Const, strings, and other things.

Bill Baxter dnewsgroup at billbaxter.com
Mon Nov 12 17:35:05 PST 2007


Jarrett Billingsley wrote:
> "Janice Caron" <caron800 at googlemail.com> wrote in message 
> news:mailman.52.1194907553.2338.digitalmars-d at puremagic.com...
>> I like const!
>>
>> I like to know that when I pass /my/ data to /your/ function, then
>> your function is not going to mess with my data. const in the
>> declaration of your function is what gives me that guarantee.

Also important to point out that "you" in the above often means "myself 
two months ago".

> Oh, _come on_.  Chances are if your code is passing data to my function, one 
> or more of the following is true:
> 
> 1) We're on the same team, and we have some sort of convention set up for 
> this kind of thing.

My convention in D1 is this:
    foo(/*const*/ ref T a, /*const*/string b);

It works ok.  Puts the label right there in front of the parameter where 
you can see it when looking at the function signature.  Sure would be 
nice if it actually did some checking, though.

My other convention is to name ref parameters that are meant to be 
output like  "ref Foo something_out".  I also end up making a lot of out 
parameters be pointers instead references, because then looking at the 
signature I know that it must be an out parameter, because there's no 
other reason to pass it as a pointer.

> 2) You're using a library that I wrote, and it's probably well-documented, 
> or at least self-obvious, whether or not my function modifies your data. 

Come on.  Code is poorly documented.  For 90% of open source projects 
out there "better documentation" is in the top 5 on the TODO list.

> (Keep in mind that even if there _is_ const available and my function is not 
> well-documented, I don't _have_ to use const, and so you don't have any 
> guarantee anyway.)

Yes, the library writer might not have used const.  In C++ those are 
usually the ones I glance at quickly and conclude "this guy probably had 
no idea what he was doing ... tread with caution".

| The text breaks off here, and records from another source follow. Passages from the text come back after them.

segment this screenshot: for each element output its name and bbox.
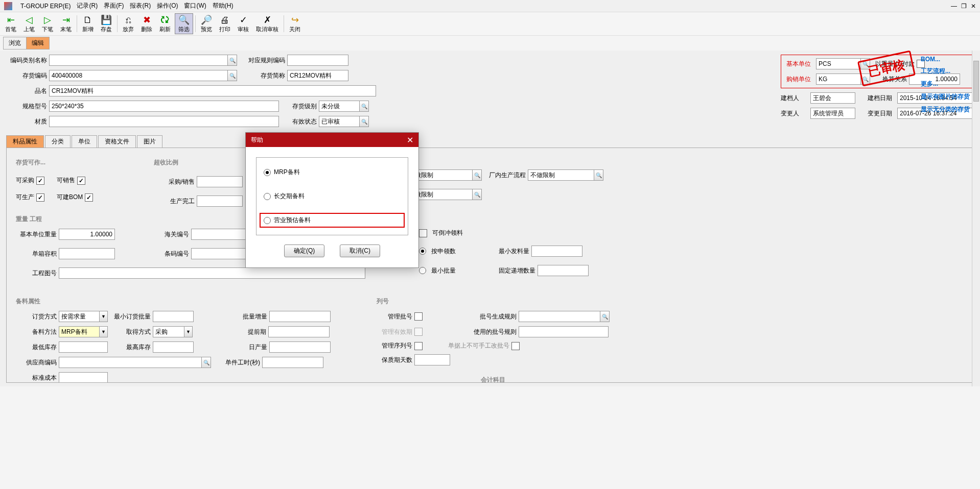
link-more[interactable]: 更多... [921, 80, 970, 88]
menu-report[interactable]: 报表(R) [130, 2, 151, 10]
barcode-input[interactable] [191, 248, 247, 259]
menu-record[interactable]: 记录(R) [77, 2, 98, 10]
purchasable-checkbox[interactable] [36, 177, 44, 185]
reversible-checkbox[interactable] [419, 229, 427, 237]
fixed-inc-input[interactable] [538, 265, 589, 276]
restore-icon[interactable]: ❐ [961, 3, 967, 10]
menu-window[interactable]: 窗口(W) [184, 2, 206, 10]
tab-cert[interactable]: 资格文件 [98, 135, 136, 148]
modal-cancel-button[interactable]: 取消(C) [340, 244, 380, 257]
batch-rule-input[interactable] [519, 311, 600, 322]
box-input[interactable] [59, 248, 115, 259]
menu-action[interactable]: 操作(O) [157, 2, 178, 10]
tab-category[interactable]: 分类 [45, 135, 71, 148]
producible-checkbox[interactable] [36, 193, 44, 202]
toolbar-末笔[interactable]: ⇥末笔 [57, 13, 75, 34]
supplier-input[interactable] [59, 357, 202, 368]
toolbar-预览[interactable]: 🔎预览 [198, 13, 215, 34]
toolbar-刷新[interactable]: 🗘刷新 [156, 13, 174, 34]
dropdown-icon[interactable]: ▼ [184, 326, 193, 337]
modal-opt1-radio[interactable] [264, 169, 271, 176]
lookup-icon[interactable]: 🔍 [360, 116, 369, 127]
modal-opt3-radio[interactable] [264, 217, 271, 224]
min-batch-radio[interactable] [419, 267, 426, 274]
no-manual-checkbox[interactable] [511, 342, 520, 350]
link-no-class[interactable]: 显示无分类的存货 [921, 105, 970, 114]
toolbar-新增[interactable]: 🗋新增 [79, 13, 97, 34]
tab-unit[interactable]: 单位 [72, 135, 97, 148]
lookup-icon[interactable]: 🔍 [861, 58, 870, 69]
factory-flow-input[interactable] [528, 169, 594, 181]
sale-unit-input[interactable] [816, 74, 861, 85]
tab-browse[interactable]: 浏览 [3, 37, 27, 50]
by-request-radio[interactable] [419, 248, 426, 255]
link-with-image[interactable]: 显示有图片的存货 [921, 92, 970, 101]
toolbar-审核[interactable]: ✓审核 [235, 13, 252, 34]
piece-time-input[interactable] [262, 357, 323, 368]
lookup-icon[interactable]: 🔍 [202, 357, 211, 368]
lookup-icon[interactable]: 🔍 [360, 101, 369, 112]
stock-short-input[interactable] [287, 70, 348, 81]
lead-input[interactable] [268, 326, 330, 337]
material-method-input[interactable] [59, 326, 100, 337]
prod-done-input[interactable] [197, 195, 243, 207]
min-stock-input[interactable] [59, 341, 108, 353]
toolbar-下笔[interactable]: ▷下笔 [39, 13, 56, 34]
toolbar-取消审核[interactable]: ✗取消审核 [253, 13, 282, 34]
toolbar-上笔[interactable]: ◁上笔 [20, 13, 38, 34]
shelf-days-input[interactable] [414, 354, 450, 365]
close-icon[interactable]: ✕ [971, 3, 976, 10]
dropdown-icon[interactable]: ▼ [100, 311, 108, 322]
link-process[interactable]: 工艺流程... [921, 67, 970, 76]
tab-edit[interactable]: 编辑 [26, 37, 50, 50]
toolbar-筛选[interactable]: 🔍筛选 [175, 13, 193, 34]
min-order-input[interactable] [153, 311, 194, 322]
toolbar-存盘[interactable]: 💾存盘 [98, 13, 115, 34]
purchase-sale-input[interactable] [197, 176, 243, 187]
lookup-icon[interactable]: 🔍 [600, 311, 610, 322]
get-method-input[interactable] [153, 326, 184, 337]
saleable-checkbox[interactable] [77, 177, 85, 185]
base-weight-input[interactable] [59, 229, 115, 240]
modal-ok-button[interactable]: 确定(Q) [284, 244, 324, 257]
modal-close-icon[interactable]: ✕ [407, 135, 413, 145]
tab-material-attr[interactable]: 料品属性 [6, 135, 44, 148]
toolbar-放弃[interactable]: ⎌放弃 [120, 13, 137, 34]
lookup-icon[interactable]: 🔍 [594, 169, 603, 181]
status-input[interactable] [319, 116, 360, 127]
minimize-icon[interactable]: — [951, 3, 957, 10]
dropdown-icon[interactable]: ▼ [100, 326, 108, 337]
base-unit-input[interactable] [816, 58, 861, 69]
vertical-scrollbar[interactable] [972, 51, 980, 386]
buildable-bom-checkbox[interactable] [85, 193, 93, 202]
name-input[interactable] [49, 85, 376, 96]
lookup-icon[interactable]: 🔍 [228, 70, 237, 81]
lookup-icon[interactable]: 🔍 [228, 55, 237, 66]
code-class-input[interactable] [49, 55, 228, 66]
stock-code-input[interactable] [49, 70, 228, 81]
daily-input[interactable] [269, 341, 331, 353]
batch-inc-input[interactable] [269, 311, 331, 322]
lookup-icon[interactable]: 🔍 [473, 189, 482, 200]
level-input[interactable] [319, 101, 360, 112]
min-issue-input[interactable] [531, 246, 582, 257]
toolbar-首笔[interactable]: ⇤首笔 [2, 13, 19, 34]
menu-help[interactable]: 帮助(H) [213, 2, 234, 10]
link-bom[interactable]: BOM... [921, 56, 970, 63]
customs-input[interactable] [191, 229, 247, 240]
max-stock-input[interactable] [153, 341, 194, 353]
manage-serial-checkbox[interactable] [414, 342, 423, 350]
menu-view[interactable]: 界面(F) [104, 2, 124, 10]
order-method-input[interactable] [59, 311, 100, 322]
rule-code-input[interactable] [287, 55, 348, 66]
lookup-icon[interactable]: 🔍 [473, 169, 482, 181]
material-input[interactable] [49, 116, 279, 127]
manage-batch-checkbox[interactable] [414, 312, 423, 321]
std-cost-input[interactable] [59, 372, 108, 383]
tab-image[interactable]: 图片 [137, 135, 162, 148]
modal-opt2-radio[interactable] [264, 193, 271, 200]
used-rule-input[interactable] [519, 326, 609, 337]
toolbar-删除[interactable]: ✖删除 [138, 13, 155, 34]
spec-input[interactable] [49, 101, 279, 112]
toolbar-打印[interactable]: 🖨打印 [216, 13, 234, 34]
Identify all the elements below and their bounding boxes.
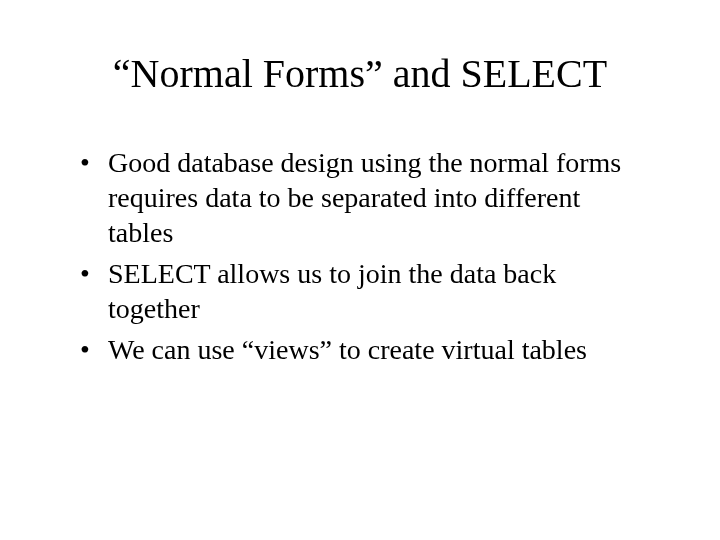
list-item: Good database design using the normal fo… bbox=[80, 145, 650, 250]
bullet-text: We can use “views” to create virtual tab… bbox=[108, 334, 587, 365]
slide-title: “Normal Forms” and SELECT bbox=[60, 50, 660, 97]
bullet-text: SELECT allows us to join the data back t… bbox=[108, 258, 556, 324]
slide: “Normal Forms” and SELECT Good database … bbox=[0, 0, 720, 540]
bullet-list: Good database design using the normal fo… bbox=[60, 145, 660, 367]
bullet-text: Good database design using the normal fo… bbox=[108, 147, 621, 248]
list-item: SELECT allows us to join the data back t… bbox=[80, 256, 650, 326]
list-item: We can use “views” to create virtual tab… bbox=[80, 332, 650, 367]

> 3) I'm not a complete moron and actually name my functions after what they 
> do.  Face it, most people don't write functions with one name and have them 
> do something completely different, and if that's happening, constness is not 
> really going to help you with that.

Bad naming really has nothing to do with it.

> 
> My big question is: how often do you pass some reference type into a 
> function and hope that it will/won't be modified?  Here are some possible 
> reference types:
> 
> - Const refs to structs.  Why do these exist?  ref to get the compiler to 
> pass the struct efficiently, and const to preserve value semantics. 
> Wouldn't this be better served by some other mechanism, such as the 
> optimizer?

For me, I do this all the time.  Passing 4 different 4-vectors of 
doubles to a function is a good formula for killing your performance.
But I'm with you.  I shouldn't *have* to worry about the performance. 
If I could pass structs around efficiently it would kill 90% of what I 
want const for.  I think the idea of having the compiler quietly 
substitute in pass-by-reference for pass-by-value to improve efficiency 
has some promise.

> I'm just absolutely curious as to what on earth, _other than strings_, that 
> you'll be passing to other code that you don't want it to be modified. 

I do hardly any text processing.  I'm mostly passing vectors and 
matrices and meshes and images around.  And a most of those things are 
big enough that you really don't want to make a copy unless you 
absolutely have to.  So whether you plan to modify the data or not 
you're going to pass it around by some sort of reference/pointer/handle.